P-values and power in statistical tests
Today I’m going to do my best to explain Andrew Gelman’s recent intriguing post on his blog for the sake of non-statisticians including myself (hat tip Catalina Bertani). If you are a statistician, and especially if you are Andrew Gelman, please do correct me if I get anything wrong.
Here’s his post, which more or less consists of one picture:
I decided to explain this to my friend Catalina, because she asked me to, in terms she could understand as a student of midwifery. So I invented a totally fake set-up involving breast-fed versus bottle-fed babies.
Full disclosure: I have three kids who were both breast fed and bottle fed for various lengths of time and, although I was once pretty opinionated about the whole thing, I could care less at this point and I don’t think the data is in either (check this out as an example). So I’m not actually trying to make any political point.
Anyhoo, just to make things super concrete, I want to imagine there’s a small difference in weight, say at 5 years of age, between bottle fed and breast fed children. The actual effect is like 1.7 pounds at 5 years. Let’s assume that, which is why we see a blue line in the graph above at 1.7 with the word “assumed” next to it. You can decide who weighs more and if that’s a good thing or not depending on your politics.
OK, so that’s the underlying “truth” in the situation, but the point is, we don’t actually know it. We can only devise tests to estimate it, and this is where the graph comes in. The graph is showing us the distribution of our estimates of this effect if we have a crappy test.
So, imagine we have a crappy test – something like, we ask all our neighbors who have had kids recently how they fed their kids and how much those kids weighed at 5 years, and then we averaged the two groups. That test would be crappy because we probably don’t have very many kids overall, and the 5-year check-ups aren’t always exactly at 5 years, and the scales might have been wrong, or clothes might have been confusing the scale, and people might not have reported it correctly, or whatever. A crappy test.
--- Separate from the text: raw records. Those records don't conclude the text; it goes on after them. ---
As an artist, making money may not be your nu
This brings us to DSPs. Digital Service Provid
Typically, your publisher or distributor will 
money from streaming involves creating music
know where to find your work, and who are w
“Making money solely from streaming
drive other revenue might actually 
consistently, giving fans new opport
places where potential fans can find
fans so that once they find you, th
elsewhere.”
Even so, we’d get some answer, and the graph above tells us that, if our tests are at a certain level of crappiness, which we will go into in a second, then very likely our estimate of the difference will come in between something like -22 pounds and +24 pounds. And the “most likely” answer would be the correct one, sure, but that doesn’t mean it’s all that likely to even come close – say within 2 pounds – of the “true effect”. In fact, if you make a band of width 4 centered around the “true effect” level, you’d definitely capture a smallish percentage of the total area under the curve. In fact, it looks like a good 45% of the area under the curve is in negative territory, so the chances are really very good that the test estimate, at this level of crappiness, would give you the wrong sign. That’s a terrible test!
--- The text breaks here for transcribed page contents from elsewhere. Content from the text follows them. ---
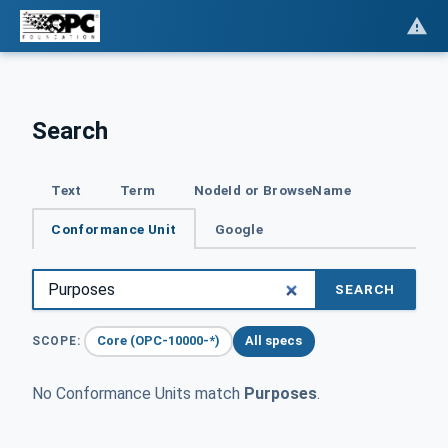
Search
Text
Term
NodeId or BrowseName
Conformance Unit
Google
SEARCH
Core (OPC-10000-*)
All specs
SCOPE:
No Conformance Units match
Purposes
.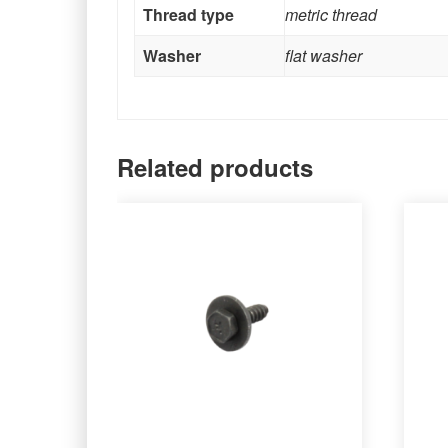
Thread type
metric thread
Washer
flat washer
Related products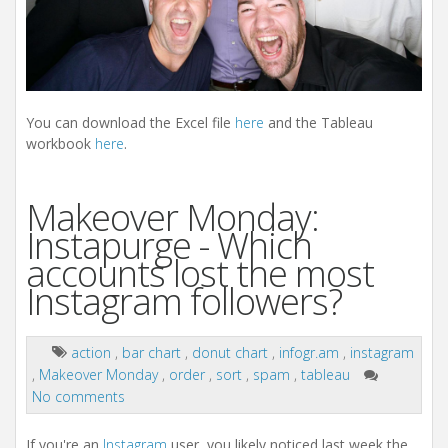
You can download the Excel file
here
and the Tableau
workbook
here
.
Makeover Monday:
Instapurge - Which
accounts lost the most
Instagram followers?
action
,
bar chart
,
donut chart
,
infogr.am
,
instagram
,
Makeover Monday
,
order
,
sort
,
spam
,
tableau
No comments
If you're an
Instagram
user, you likely noticed last week the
Let’s be a bit more precise now about what we mean by “crappy.” The crappiness of our test is measured by its power, which is defined as “the probability that it correctly rejects the null hypothesis – i.e. the hypothesis that the “true effect” is zero – when it is false.” In other words, power quantifies how well the test can distinguish between the blue line above and the line at zero. So if the bell curve were really really concentrated at the blue line, then more of the total area under the curve would be on the positive side of zero, and we’d have a much better test. Alternatively, if the true effect were much stronger, say at 25 instead of 1.7, then even with a test this imprecise, the power would be much much higher because the bulk of the bell curve would be to the right of zero.
On the one hand, power estimates are done by researchers, and they are attempting to achieve a power of at least 0.80, or 80%, so the above power of 0.06 is indeed extremely low and our test is indeed very crappy by researching standards. But on the other hand, since researchers are expected to estimate their power to be at least 0.80, there’s probably fudging going on and we might be trusting tests to be less crappy than they actually are. Also, I am no expert on how to accurately estimate the power of a test, but there’s an example here, and in general it depends on your sample size (how many kids) and the actual effect size, as we have already discussed. In general it requires way more data to produce evidence of a small effect.
OK so now we have some general sense of what “crappiness” means. But what about the red parts?
Those are the “statistically significant” parts of the distribution. If we did our neighborhood kids test and we found an effect of 20 or -20, we’d be totally convinced, even though our test was crap. There are two take-aways from this. First, that “statistically significant” in the presence of a small actual effect and a crappy test means that we are wildly overestimating the effect. Second, that the red part on the left is about a third of the size of the red part on the right, which is to say that when we get a result that seems “statistically significant,” in the presence of a crappy test, it still has a one in four chance of being totally wrong.
In other words, when we have crappy tests, we just shouldn’t be talking about statistical significance at all. But of course, nobody can publish their results without statistical significance, so there’s that.